Placards depicting some of the men killed in the Marikana Massacre


  • Lonmin was founded in 1909 as the London and Rhodesian Mining Company (Lonrho) during the brutal white supremacist occupation of Zimbabwe under Cecil Rhodes.
  • Lonmin paid $607 million in dividends to its shareholders, including Glencore and Investec, in the four years preceding the massacre. Lonmin also diverted $167 million to tax havens in Bermuda. Just 20% of the dividends paid to shareholders would have paid for 5500 affordable homes promised to their workers and the community in the Social Labour Plan.
  • South Africa ranks highest in the world for the Gini income inequality index. At the time of the Massacre, the chief executive Ian Farmer was being remunerated £1.22 million, 236 times more than the rock drillers murdered for going on strike for a living wage. This clearly demonstrates the extreme exploitation of Black African labour to benefit white European financial and mining capital.
  • President Ramaphosa was the chair of the transformation committee on Lonmin’s Executive Board responsible for delivering the Social Labour Plan, which delivered only three, uninhabitable showhouses by the time of the massacre. He is worth at least $550 million, and owns 31 properties. As Deputy President of the ANC at the time, he was instrumental in orchestrating between Lonmin and the South African government, infamously calling the miners on strike ‘dastardly criminals’ who should be met with ‘concomitant action.’
  • While platinum is most often used in catalytic converters in cars as a means to reduce air pollution, an estimated 36% of all South African miners suffer from fatal lung disease silicosis because mines lack proper ventilation. Lonmin exceeded dust pollution and sulphur dioxide limits every year up to 2012 without receiving any sanctions. This shows how resources are extracted from the Global South for profit and consumption in the Global North, while ecological debts are externalised back to the Global South.
  • London-based investors have shares in both Lonmin and Sibanye Stillwater and, while the takeover will be by a South African company, British investors will still be involved, and therefore accountable. These include Majedie Asset Management, Schroders, Legal & General, Investec and Standard Life. Six of the ten banks that lend money to Lonmin are British banks.

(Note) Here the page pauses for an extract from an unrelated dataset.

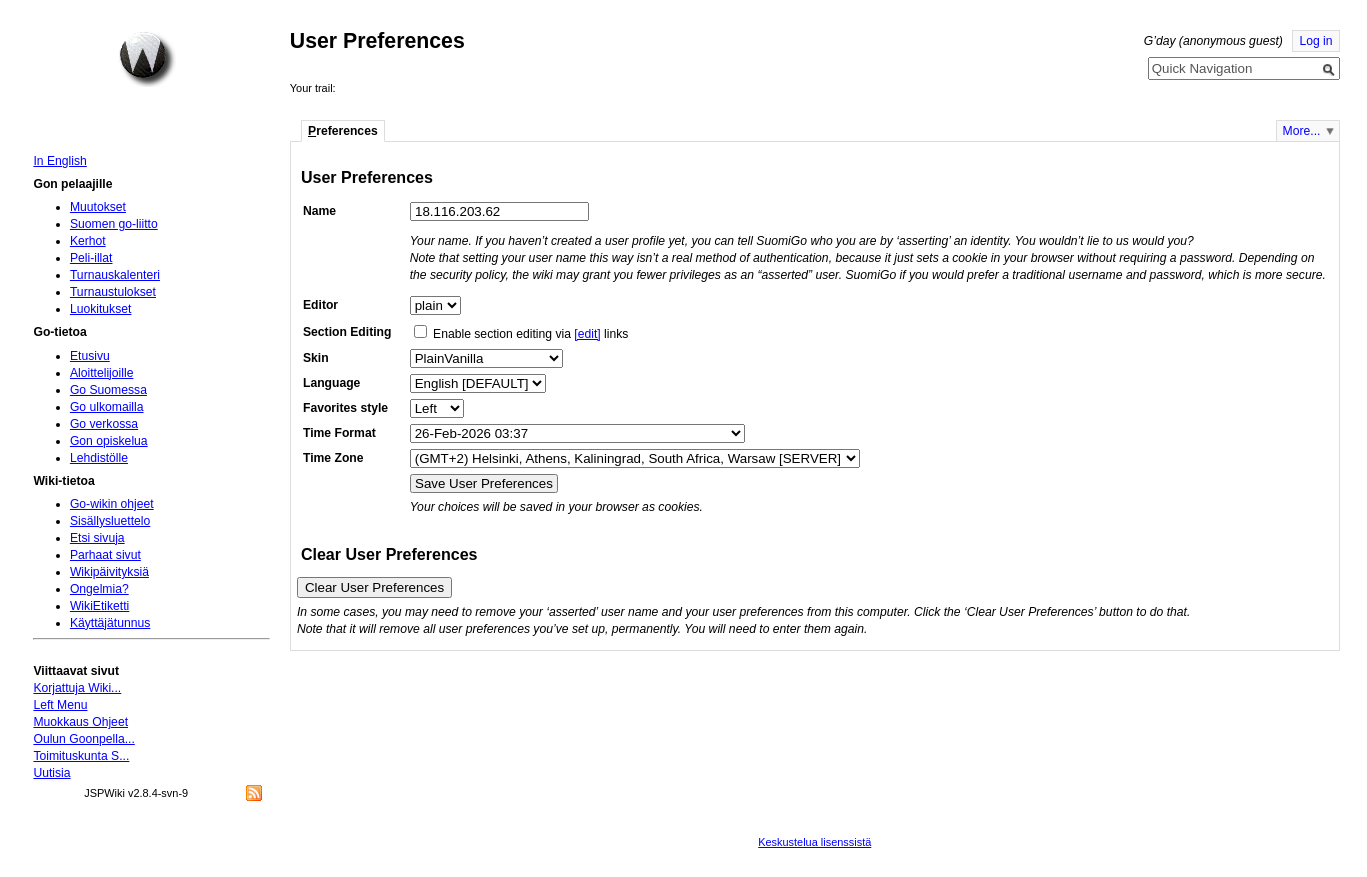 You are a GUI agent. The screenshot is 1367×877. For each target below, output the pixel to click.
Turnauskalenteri (115, 275)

  • Lonmin’s primary customer is BASF, which buys 2 million euros’ worth of platinum every day, with a total share value of 60 billion euros. The world’s largest chemical company emerged out of the IG Farben conglomerate, an essential part of the Nazi war effort which created and supplied Zyklon B gas to exterminate over 6 million Jews, Roma, disabled and queer people, and had a private forced labour camp constructed next to Auschwitz which alone killed 25,000 people.
  • Over $1 trillion of Africa’s natural resources are listed on the London Stock Exchange, a land area over four times the size of the UK.
  • The extraction and processing of natural resources accounts for over 90% of global biodiversity loss and water stress, as well as approximately 53% of all carbon emissions. High-income countries, such as the UK, are reliant on primary materials mobilised elsewhere in the world, with a material footprint of consumption 13 times the level of low-income groups.